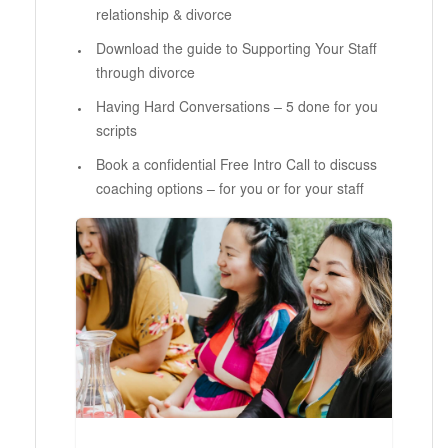
relationship & divorce
Download the guide to Supporting Your Staff
through divorce
Having Hard Conversations – 5 done for you
scripts
Book a confidential Free Intro Call to discuss
coaching options – for you or for your staff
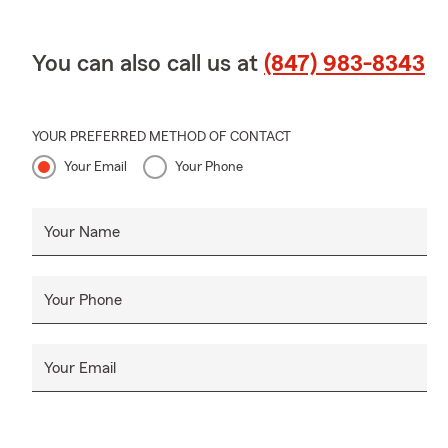
You can also call us at
(847) 983-8343
YOUR PREFERRED METHOD OF CONTACT
Your Email
Your Phone
Your Name
Your Phone
Your Email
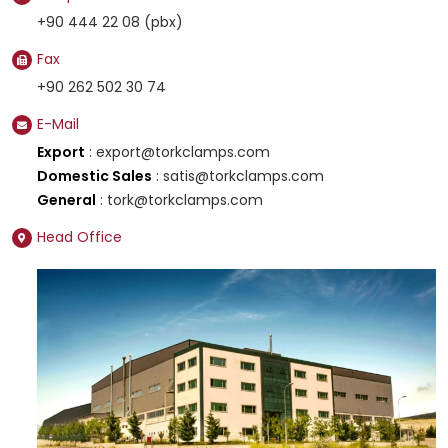
+90 444 22 08 (pbx)
Fax
+90 262 502 30 74
E-Mail
Export
: export@torkclamps.com
Domestic Sales
: satis@torkclamps.com
General
: tork@torkclamps.com
Head Office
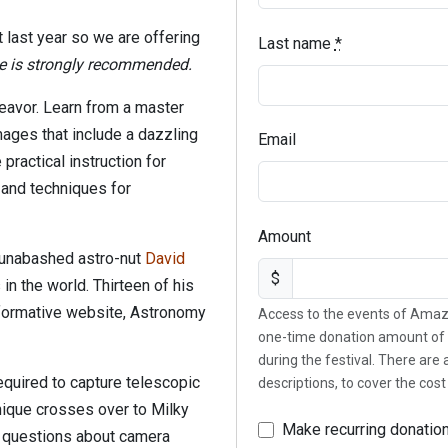
 last year so we are offering
Last name
*
e is strongly recommended.
eavor. Learn from a master
ages that include a dazzling
Email
 practical instruction for
 and techniques for
Amount
 unabashed astro-nut
David
$
n the world. Thirteen of his
formative website, Astronomy
Access to the events of Amaz
one-time donation amount of 
during the festival. There are
equired to capture telescopic
descriptions, to cover the cos
ique crosses over to Milky
Make recurring donatio
d questions about camera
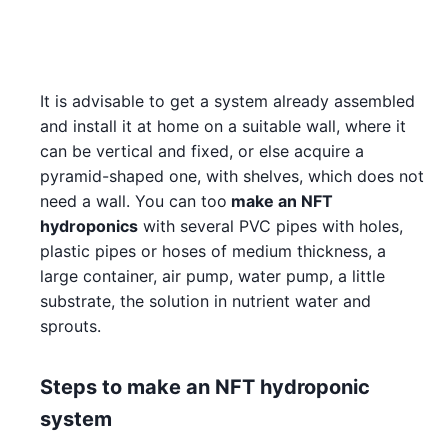
It is advisable to get a system already assembled
and install it at home on a suitable wall, where it
can be vertical and fixed, or else acquire a
pyramid-shaped one, with shelves, which does not
need a wall. You can too
make an NFT
hydroponics
with several PVC pipes with holes,
plastic pipes or hoses of medium thickness, a
large container, air pump, water pump, a little
substrate, the solution in nutrient water and
sprouts.
Steps to make an NFT hydroponic
system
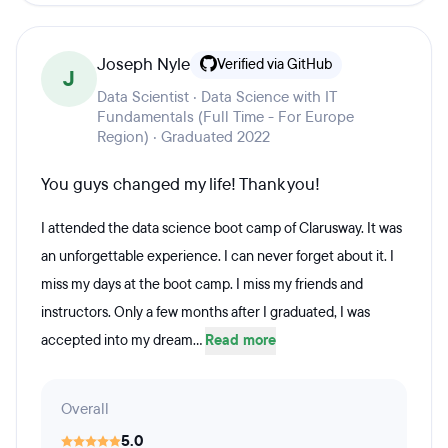
Joseph Nyle
Verified via GitHub
J
Data Scientist · Data Science with IT
Fundamentals (Full Time - For Europe
Region) · Graduated 2022
You guys changed my life! Thank you!
I attended the data science boot camp of Clarusway. It was
an unforgettable experience. I can never forget about it. I
miss my days at the boot camp. I miss my friends and
instructors. Only a few months after I graduated, I was
accepted into my dream...
Read more
Overall
5.0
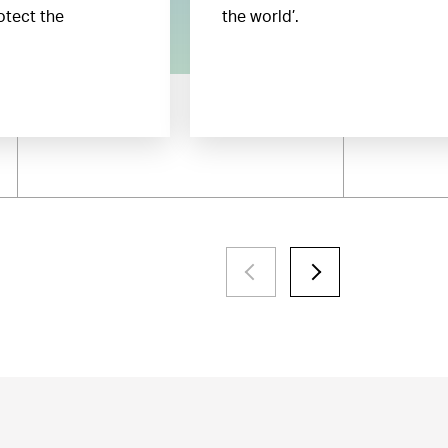
otect the
the world’.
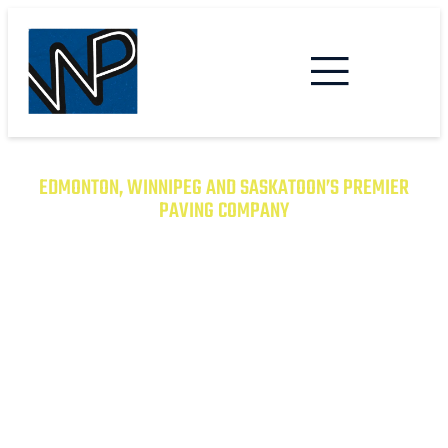
EDMONTON, WINNIPEG AND SASKATOON’S PREMIER
PAVING COMPANY
TRANSFORM YOUR PROPERTY
WITH EXCEPTIONAL PAVING
SOLUTIONS
From Asphalt to Concrete, We Have the
Expertise to Deliver Durable and Beautiful
Results on Time and on Budget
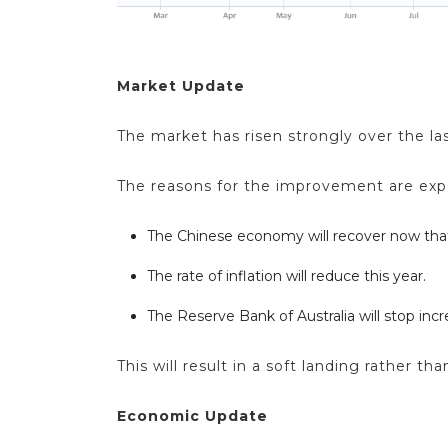
Market Update
The market has risen strongly over the las
The reasons for the improvement are expe
The Chinese economy will recover now that
The rate of inflation will reduce this year.
The Reserve Bank of Australia will stop incr
This will result in a soft landing rather
Economic Update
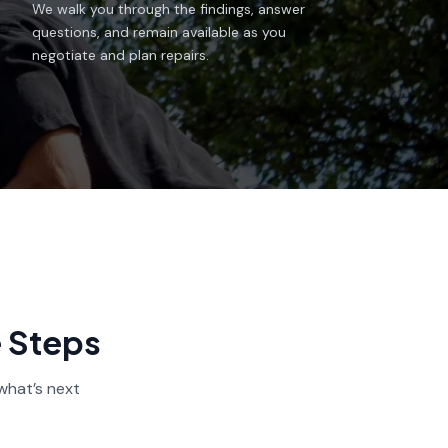
We walk you through the findings, answer
questions, and remain available as you
negotiate and plan repairs.
e Steps
what’s next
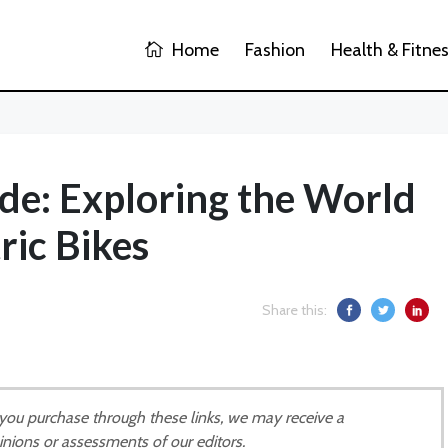
Home
Fashion
Health & Fitne
de: Exploring the World
ric Bikes
Share this:
If you purchase through these links, we may receive a
inions or assessments of our editors.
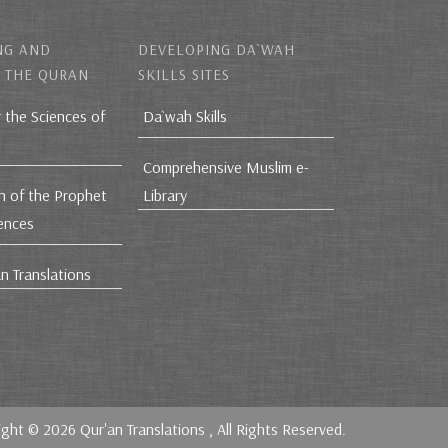
NG AND
DEVELOPING DA`WAH
 THE QURAN
SKILLS SITES
r the Sciences of
Da`wah Skills
Comprehensive Muslim e-
h of the Prophet
Library
iences
n Translations
ight © 2026
Qur'an Translations
, All Rights Reserved.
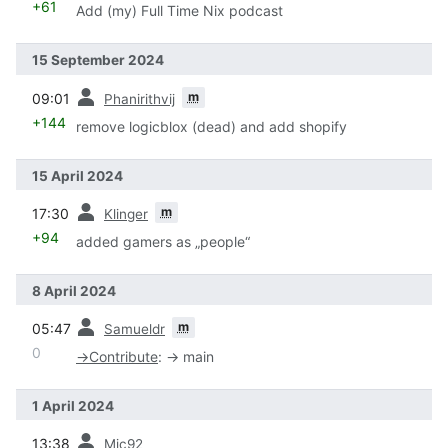
+61
Add (my) Full Time Nix podcast
15 September 2024
prev
m
09:01
Phanirithvij
+144
remove logicblox (dead) and add shopify
15 April 2024
prev
m
17:30
Klinger
+94
added gamers as „people“
8 April 2024
prev
m
05:47
Samueldr
0
→
Contribute
:
→ main
1 April 2024
prev
13:38
Mic92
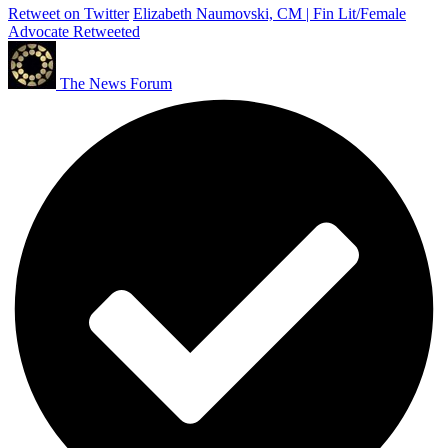
Retweet on Twitter
Elizabeth Naumovski, CM | Fin Lit/Female
Advocate Retweeted
The News Forum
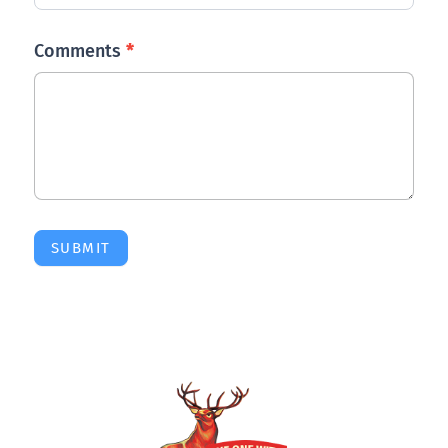
Comments
*
SUBMIT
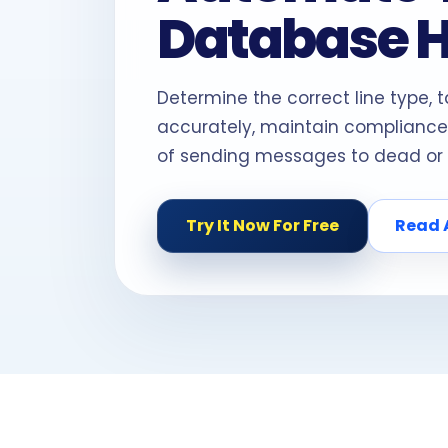
Database 
Determine the correct line type, 
accurately, maintain compliance
of sending messages to dead or 
Try It Now For Free
Read 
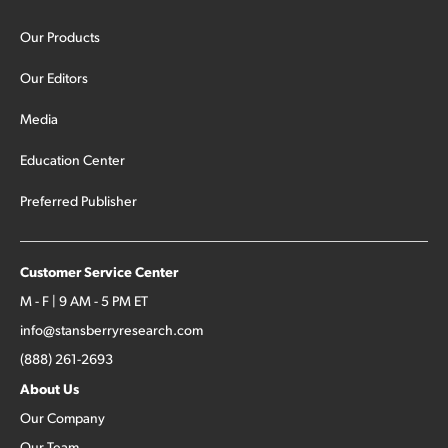
Our Products
Our Editors
Media
Education Center
Preferred Publisher
Customer Service Center
M - F | 9 AM - 5 PM ET
info@stansberryresearch.com
(888) 261-2693
About Us
Our Company
Our Team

DESCRIPTION OF THE TASK: Lines from the one containing "Education Center" to the end of the data are to be printed exactly, including the first and last.

EXERCISE ANSWER:
Education Center
Preferred Publisher
Customer Service Center
M - F | 9 AM - 5 PM ET
info@stansberryresearch.com
(888) 261-2693
About Us
Our Company
Our Team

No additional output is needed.